# Types of Layers in Neural Networks

---

## **1. Input Layer**
### **Purpose**:
   - Acts as the entry point for the raw input data into the network. It doesn’t perform any computation but forwards the data to the subsequent layers.

### **Structure**:
   - The number of neurons (nodes) corresponds to the number of features in the input data.
   - For example:
     - In image data, if the input is a 28×28 grayscale image, the input layer will have $28 \times 28 = 784$ neurons.
     - For tabular data, if there are 10 features, the input layer will have 10 neurons.

---

## **2. Dense (Fully Connected) Layer**
### **Purpose**:
   - Connects every neuron in one layer to every neuron in the next layer.
   - Learns weights for every connection and applies biases and activation functions.

### **Mechanics**:
   - The output of a neuron is calculated as:
     $y = \sigma\left(\sum_{i=1}^n w_i x_i + b\right)$
     where:
     - $w_i$: Weight for the $i$-th input.
     - $x_i$: Value of the $i$-th input.
     - $b$: Bias.
     - $\sigma$: Activation function.

### **Applications**:
   - Used in feedforward neural networks for tasks like classification and regression.

---

## **3. Activation Layer**
### **Purpose**:
   - Introduces non-linearity into the network, enabling it to learn complex patterns and relationships in the data.

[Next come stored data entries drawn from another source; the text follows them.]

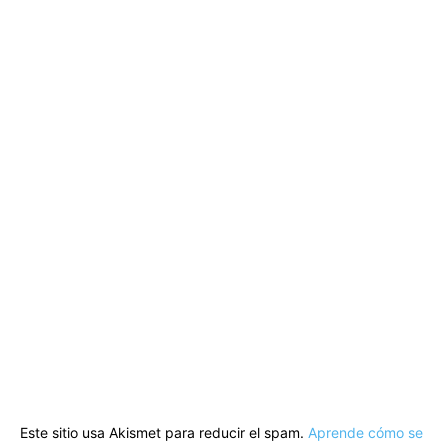
Este sitio usa Akismet para reducir el spam.
Aprende cómo se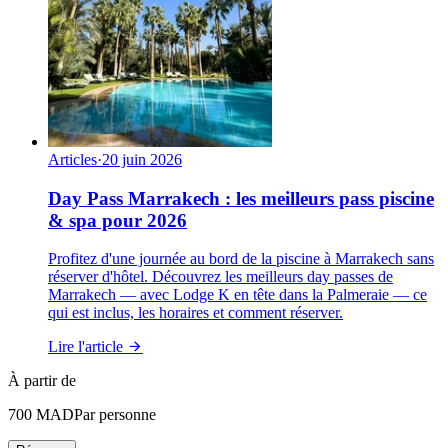
Articles
·
20 juin 2026
Day Pass Marrakech : les meilleurs pass piscine
& spa pour 2026
Profitez d'une journée au bord de la piscine à Marrakech sans
réserver d'hôtel. Découvrez les meilleurs day passes de
Marrakech — avec Lodge K en tête dans la Palmeraie — ce
qui est inclus, les horaires et comment réserver.
Lire l'article
À partir de
700
MAD
Par personne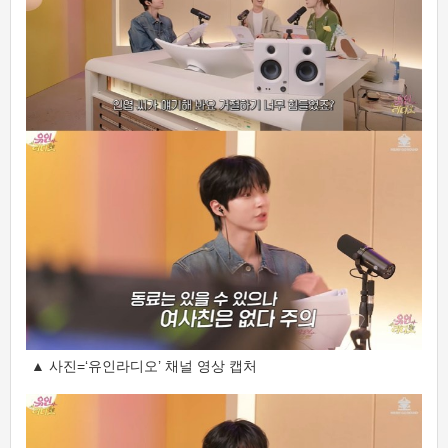
▲ 사진=‘유인라디오’ 채널 영상 캡처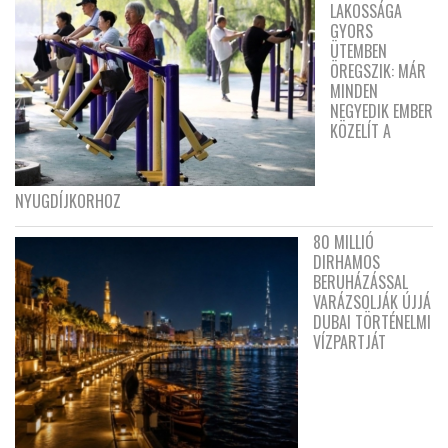
LAKOSSÁGA
GYORS
ÜTEMBEN
ÖREGSZIK: MÁR
MINDEN
NEGYEDIK EMBER
KÖZELÍT A
NYUGDÍJKORHOZ
80 MILLIÓ
DIRHAMOS
BERUHÁZÁSSAL
VARÁZSOLJÁK ÚJJÁ
DUBAI TÖRTÉNELMI
VÍZPARTJÁT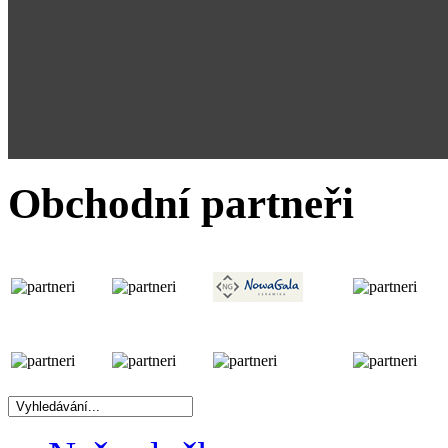
Obchodní partneři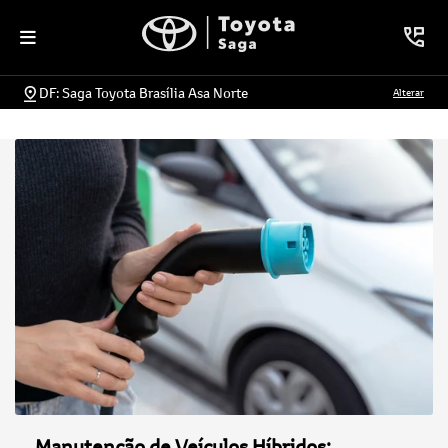
DF: Saga Toyota Brasília Asa Norte
Alterar
Manutenção de Veículos Híbridos: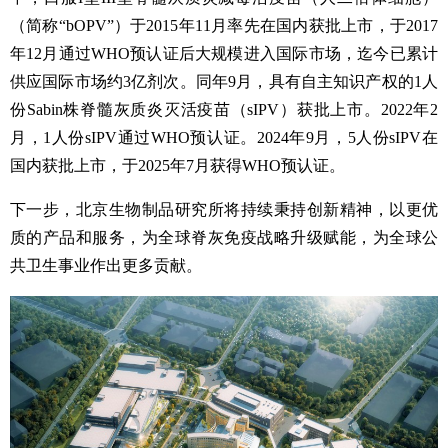
（简称“bOPV”）于2015年11月率先在国内获批上市，于2017
年12月通过WHO预认证后大规模进入国际市场，迄今已累计
供应国际市场约3亿剂次。同年9月，具有自主知识产权的1人
份Sabin株脊髓灰质炎灭活疫苗（sIPV）获批上市。2022年2
月，1人份sIPV通过WHO预认证。2024年9月，5人份sIPV在
国内获批上市，于2025年7月获得WHO预认证。
下一步，北京生物制品研究所将持续秉持创新精神，以更优
质的产品和服务，为全球脊灰免疫战略升级赋能，为全球公
共卫生事业作出更多贡献。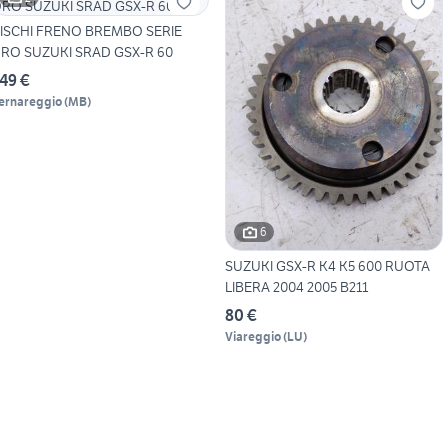
ISCHI FRENO BREMBO SERIE
RO SUZUKI SRAD GSX-R 60
49 €
ernareggio
(
MB
)
6
SUZUKI GSX-R K4 K5 600 RUOTA
LIBERA 2004 2005 B211
80 €
Viareggio
(
LU
)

### **Common Activation Functions**:
1. **ReLU (Rectified Linear Unit)**:
   - Formula: $f(x) = \max(0, x)$.
   - Benefits:
     - Avoids vanishing gradient problems.
     - Computationally efficient.
   - Drawback:
     - Can cause dead neurons if weights update to negative values.

2. **Sigmoid**:
   - Formula: $f(x) = \frac{1}{1 + e^{-x}}$.
   - Benefits:
     - Squashes output to the range (0, 1), suitable for probabilities.
   - Drawback:
     - Prone to vanishing gradient issues for large positive/negative inputs.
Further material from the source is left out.